If he also manages to break a few PPP votes then that will be a bonus because his other hope in this respect are the young first-time-voters. They are a mixture of formally apolitical (but socially liberal) urbanites and those who see Khan as some kind of a reincarnation of a more romanticised version of Z.A. Bhutto.

That said, there certainly is an ideological link between PTI and JI as well. Apart from being baptised into politics by right-wing figures such as Hamid Gul, Khan’s initial political training took place at the hands of former JI chief, Qazi Hussain Ahmed.

Though one can’t accuse Khan of being an ‘Islamic fundamentalist,’ he most certainly is right-wing. At least in the post-Cold War context in which many rightists have adopted a number of old leftist gestures, rhetoric and postures to address the concerns of societies disorientated by the economic and social fall-outs of things like globalisation, religious extremism and War on Terror.

 Khan also seems to have a sentimental spot for JI. His idea about JI suggests that he views this party as an ideological powerhouse that just got blown away by the crude ways of populist electoral politics.

Some would also suggest that since Khan’s recent rise was shaped a bit by some powerful figures in the country’s intelligence agencies, it was only natural for him to make friends with the ‘B teams of the agencies’, such as JI, DPC, etc.

Whatever the case, Khan is very much his own man now.
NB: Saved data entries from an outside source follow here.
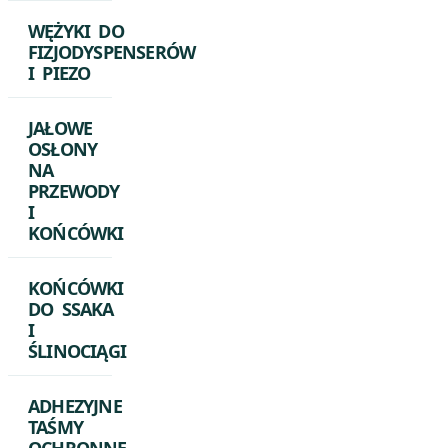
WĘŻYKI DO
FIZJODYSPENSERÓW
I PIEZO
JAŁOWE
OSŁONY
NA
PRZEWODY
I
KOŃCÓWKI
KOŃCÓWKI
DO SSAKA
I
ŚLINOCIĄGI
ADHEZYJNE
TAŚMY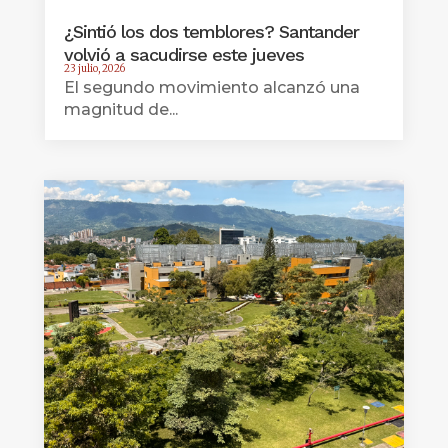
¿Sintió los dos temblores? Santander
volvió a sacudirse este jueves
23 julio, 2026
El segundo movimiento alcanzó una
magnitud de...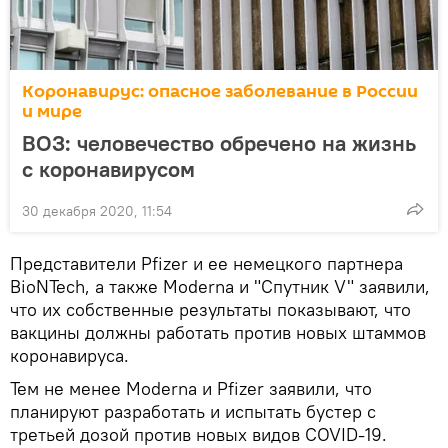
Коронавирус: опасное заболевание в России
и мире
ВОЗ: человечество обречено на жизнь
с коронавирусом
30 декабря 2020, 11:54
Представители Pfizer и ее немецкого партнера
BioNTech, а также Moderna и "Спутник V" заявили,
что их собственные результаты показывают, что
вакцины должны работать против новых штаммов
коронавируса.
Тем не менее Moderna и Pfizer заявили, что
планируют разработать и испытать бустер с
третьей дозой против новых видов COVID-19.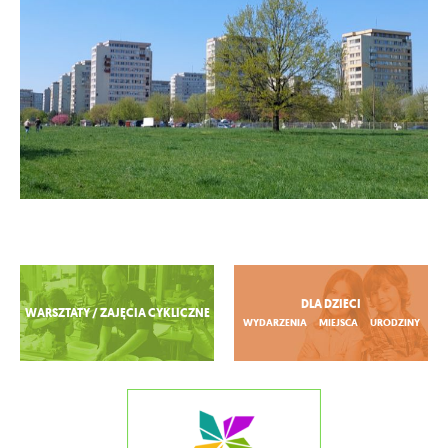
Zobacz więcej
DLA DZIECI
WARSZTATY / ZAJĘCIA CYKLICZNE
WYDARZENIA
MIEJSCA
URODZINY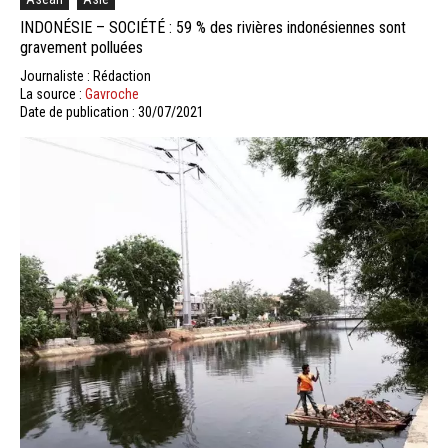
INDONÉSIE – SOCIÉTÉ : 59 % des rivières indonésiennes sont
gravement polluées
Journaliste : Rédaction
La source :
Gavroche
Date de publication : 30/07/2021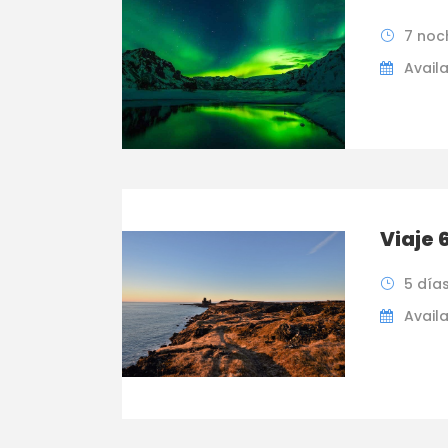
7 noc
Availa
Viaje 
5 día
Availa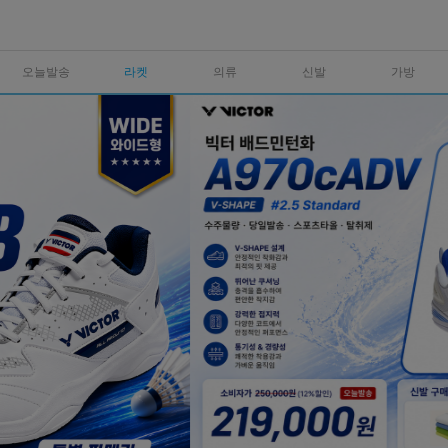
오늘발송
라켓
의류
신발
가방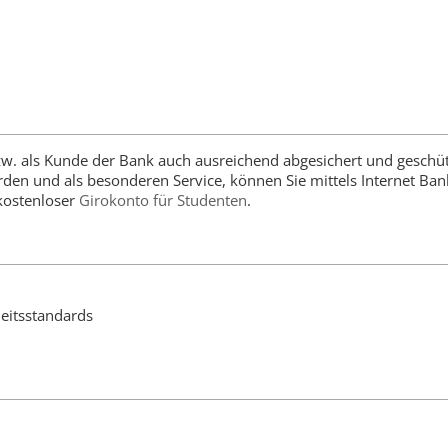
bzw. als Kunde der Bank auch ausreichend abgesichert und geschüt
en und als besonderen Service, können Sie mittels Internet Bank
 kostenloser
Girokonto für Studenten
.
heitsstandards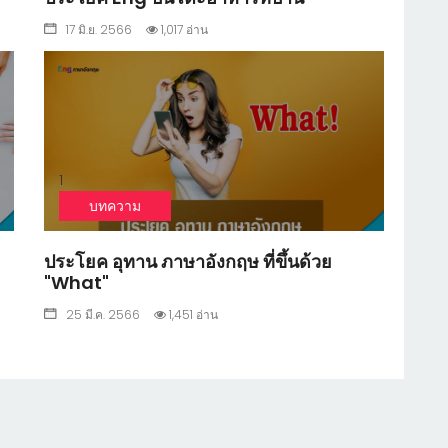
17 มิ.ย. 2566
1,017 อ่าน
1
บทความ
ประโยค อุทาน ภาษาอังกฤษ ที่ขึ้นด้วย
"What"
25 มี.ค. 2566
1,451 อ่าน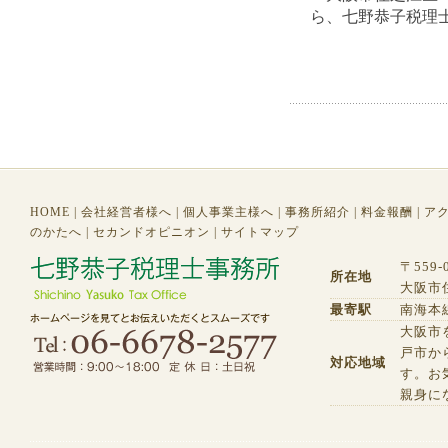
ら、七野恭子税理
HOME
|
会社経営者様へ
|
個人事業主様へ
|
事務所紹介
|
料金報酬
|
ア
のかたへ
|
セカンドオピニオン
|
サイトマップ
〒559-
所在地
大阪市住
最寄駅
南海本
大阪市
戸市か
対応地域
す。お
親身に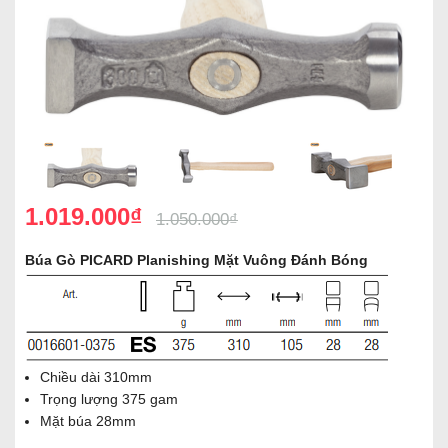
1.019.000₫
1.050.000₫
Búa Gò PICARD Planishing Mặt Vuông Đánh Bóng
Chiều dài 310mm
Trọng lượng 375 gam
Mặt búa 28mm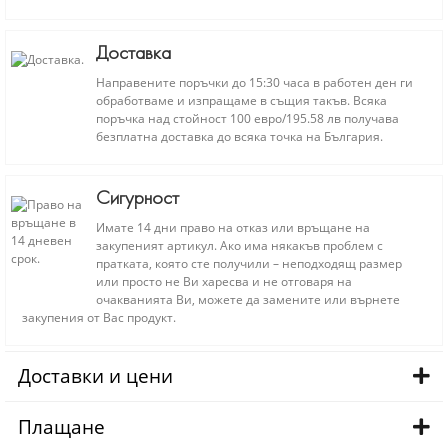
Доставка
Направените поръчки до 15:30 часа в работен ден ги
обработваме и изпращаме в същия такъв. Всяка
поръчка над стойност 100 евро/195.58 лв получава
безплатна доставка до всяка точка на България.
Сигурност
Имате 14 дни право на отказ или връщане на
закупеният артикул. Ако има някакъв проблем с
пратката, която сте получили – неподходящ размер
или просто не Ви харесва и не отговаря на
очакванията Ви, можете да замените или върнете
закупения от Вас продукт.
Доставки и цени
Плащане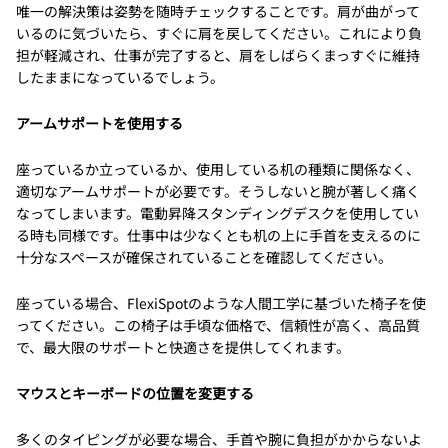
唯一の解決策は姿勢を随時チェックすることです。肩が曲がって
いるのに気づいたら、すぐに肩を戻してください。これにより負
担が軽減され、仕事が完了すると、肩をしばらくまっすぐに維持
したままになっているでしょう。
アームサポートを使用する
座っているか立っているか、使用している机の種類に関係なく、
適切なアームサポートが必要です。そうしないと腕が著しく痛く
なってしまいます。電動昇降スタンディングデスクを使用してい
る時も同様です。仕事中は少なくとも机の上に手首を支えるのに
十分なスペースが確保されていることを確認してください。
座っている場合、FlexiSpotのような人間工学に基づいた椅子を使
ってください。この椅子は手頃な価格で、信頼性が高く、高品質
で、最大限のサポートと快適さを提供してくれます。
マウスとキーボードの位置を変更する
多くのタイピングが必要な場合、手首や腕に負担がかからないよ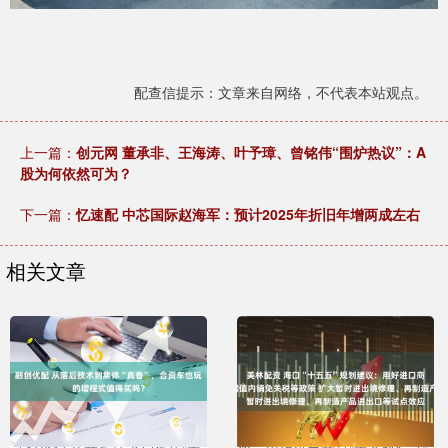
配查信提示：文章来自网络，不代表本站观点。
上一篇：
创元网 董承非、王海涛、叶予璋、曾铭伟“围炉热议”：A
股为何依然可为？
下一篇：
忆速配 中芯国际赵海军：预计2025年折旧年增两成左右
相关文章
美林配资 海口“十五五”规划建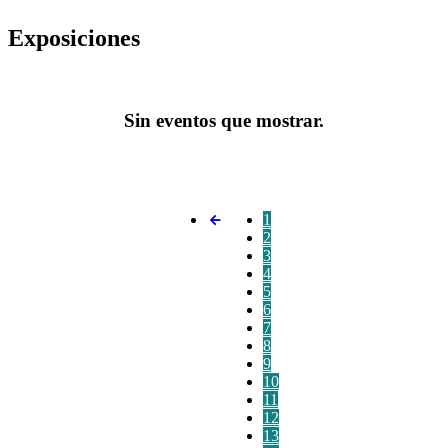
Exposiciones
Sin eventos que mostrar.
1
2
3
4
5
6
7
8
9
10
11
12
13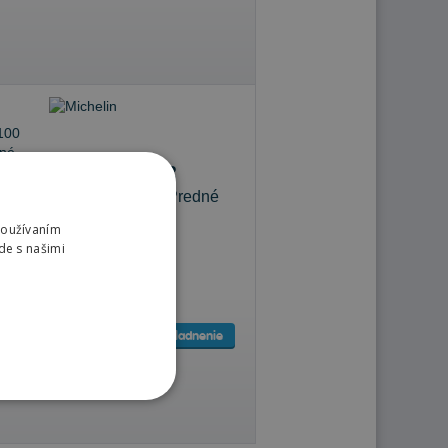
Michelin TRACKER
80/100 -21 51 R Predné
Používaním
de s našimi
Sledovať naskladnenie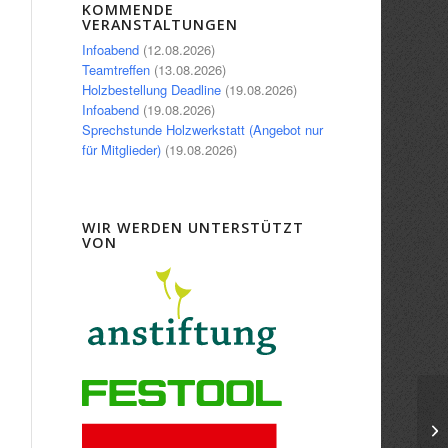
Office 365
Outlook Live
KOMMENDE
VERANSTALTUNGEN
Infoabend
(12.08.2026)
Teamtreffen
(13.08.2026)
Holzbestellung Deadline
(19.08.2026)
Infoabend
(19.08.2026)
Sprechstunde Holzwerkstatt (Angebot nur
für Mitglieder)
(19.08.2026)
WIR WERDEN UNTERSTÜTZT
VON
In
His popularity, if not entirely judged by superficial popularity polls, does have a genuine tinge to it.

His rendezvous with the Islamic right in the shape of JI or DPC may make some political sense, but he should also be conscious of the other side of the issue.

His manoeuvres in this regard are likely to make his more liberal supporters question his egalitarian postures and stands on things like religious extremism: not only the kind practised by sectarian and militant organisations, but also the sort of religious bullying members of parties like JI have had a history of.

Suffice to say, these are the kind of questions that are not answered by sharing sofas and stages with outfits known for having sympathies for Islamic extremists and for laws that have created more disorder than otherwise.